A second possible remedy is a ban on Apple’s anti-steering rule, which prevents app developers from telling potential customers that they can pay for the app outside the App Store. Apple put that rule in place so that it can get a higher return on its intellectual property investment in the App Store. But the court might find that it is anti-competitive and ban it.

To do so would require distinguishing this case from an earlier Supreme Court decision that upheld Amex’s similar anti-steering rule, which prevented merchants from urging customers to use a cheaper payment method. But this might not be all that hard. The Amex decision was restricted to the transactions market where Amex cardholders received a tangible benefit from the anti-steering rule in the form of rewards for using the card. It is hard to see how the app consumer benefits from Apple’s anti-steering rule.

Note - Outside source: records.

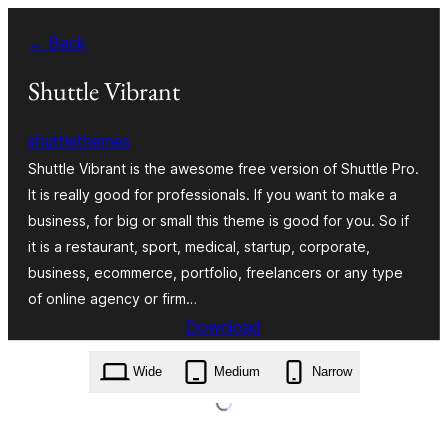
Skip
← Back
to
content
Shuttle Vibrant
shuttlethemes
Shuttle Vibrant is the awesome free version of Shuttle Pro.
It is really good for professionals. If you want to make a
business, for big or small this theme is good for you. So if
it is a restaurant, sport, medical, startup, corporate,
business, ecommerce, portfolio, freelancers or any type
of online agency or firm…
Download
shuttle-vibrant.1.0.0.zip
Wide
Medium
Narrow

But a court mandate that Apple abandon its anti-steering rule is also not self-enforcing. Evasion could take the form of Apple communication with potential app purchasers offering discounts or other rewards for using Apple’s own payment system. True, this tactic would cut into Apple’s current level of monopoly profits from the App Store, estimated at $72.3 billion in 2020, but it is not clear that the new circumstances would improve matters all that much for app developers.

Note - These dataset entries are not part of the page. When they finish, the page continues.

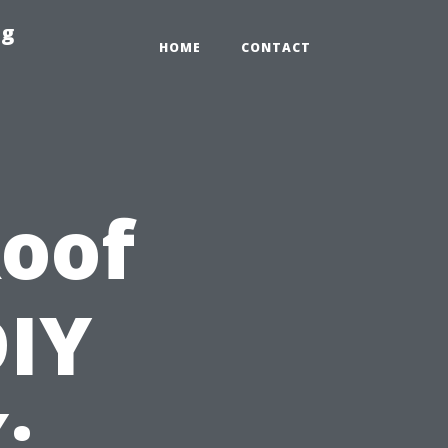
ng
HOME
CONTACT
Roof
DIY
:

If one objective of abolishing the anti-steering rule is to bring a tangible benefit to app developers, then an industry regulator must supervise the market to prevent this kind of evasion, while still allowing Apple and Google the flexibility to improve the service they offer to consumers and app developers through their control of the operating system and the app markets.

Farhad Manjoo concludes his analysis of the Apple “tax” with a call for legislative action if the courts fail to “police” Apple’s monopoly power. But the courts cannot effectively act as an ongoing constraint on Apple’s power. Neither the courts nor the generalist law enforcers at the antitrust agencies are equipped to play this role. They have too few staff, little industry expertise, and no authority to write and enforce rules to protect the public.

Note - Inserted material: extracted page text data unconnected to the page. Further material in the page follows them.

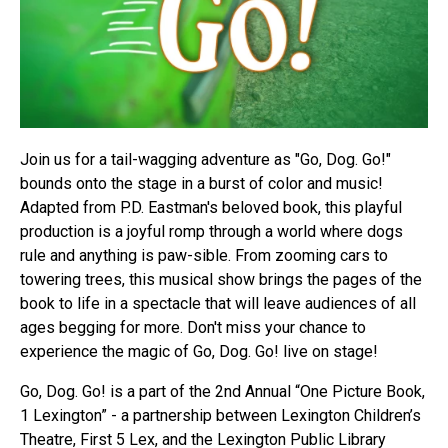
Join us for a tail-wagging adventure as "Go, Dog. Go!"
bounds onto the stage in a burst of color and music!
Adapted from P.D. Eastman's beloved book, this playful
production is a joyful romp through a world where dogs
rule and anything is paw-sible. From zooming cars to
towering trees, this musical show brings the pages of the
book to life in a spectacle that will leave audiences of all
ages begging for more. Don't miss your chance to
experience the magic of Go, Dog. Go! live on stage!
Go, Dog. Go! is a part of the 2nd Annual “One Picture Book,
1 Lexington” - a partnership between Lexington Children’s
Theatre, First 5 Lex, and the Lexington Public Library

Congress will have to do the job. It should consider legislation to set up a new digital regulatory agency or authorize an existing one to oversee mobile app infrastructure. The goal of such an entity would be to serve the public good and protect consumers, app developers, and competitors.

This agency should also be given authority to regulate the conflict of interest between Apple’s role as platform manager and its role as competitor in the app marketplace itself. This issue is part of the European Union’s charges against Apple in connection with its treatment of
Spotify, which competes with Apple Music. The new mobile infrastructure agency should have authority to write rules to manage this conflict, enforce them on an ongoing basis, and update them as market and technological conditions evolve.

The new law must respond to the possibility that a regulatory structure like this would inhibit innovation. It could do this by explicitly requiring the agency to promote technological and business process innovation, perhaps, by forbearing from regulation while industry players try out new features and quality improvements.

The new law must also respond to the possibility that such an agency would serve the interests of the regulated industry rather than the public. Several legislative measures are possible to prevent this regulatory capture. Attracting and retaining qualified people with the expertise to regulate the industry means that agency salaries and incentives must be competitive with industry standards. Revolving-door restrictions must be put in place to keep the judgment of the agency focused on the public interest. Perhaps, the agency should be led by a career government official who would have a long-term interest in effective management of the agency rather than be directed by temporary political appointees looking for their next position.

The Epic-Apple case reveals the monopolization of the mobile app infrastructure. But the remedies to this problem are beyond the resources of antitrust law. Congress needs to step in with a regulatory solution.


Apple is a general, unrestricted donor to the Brookings Institution. The findings, interpretations and conclusions in this piece are solely those of the authors and not influenced by any donation.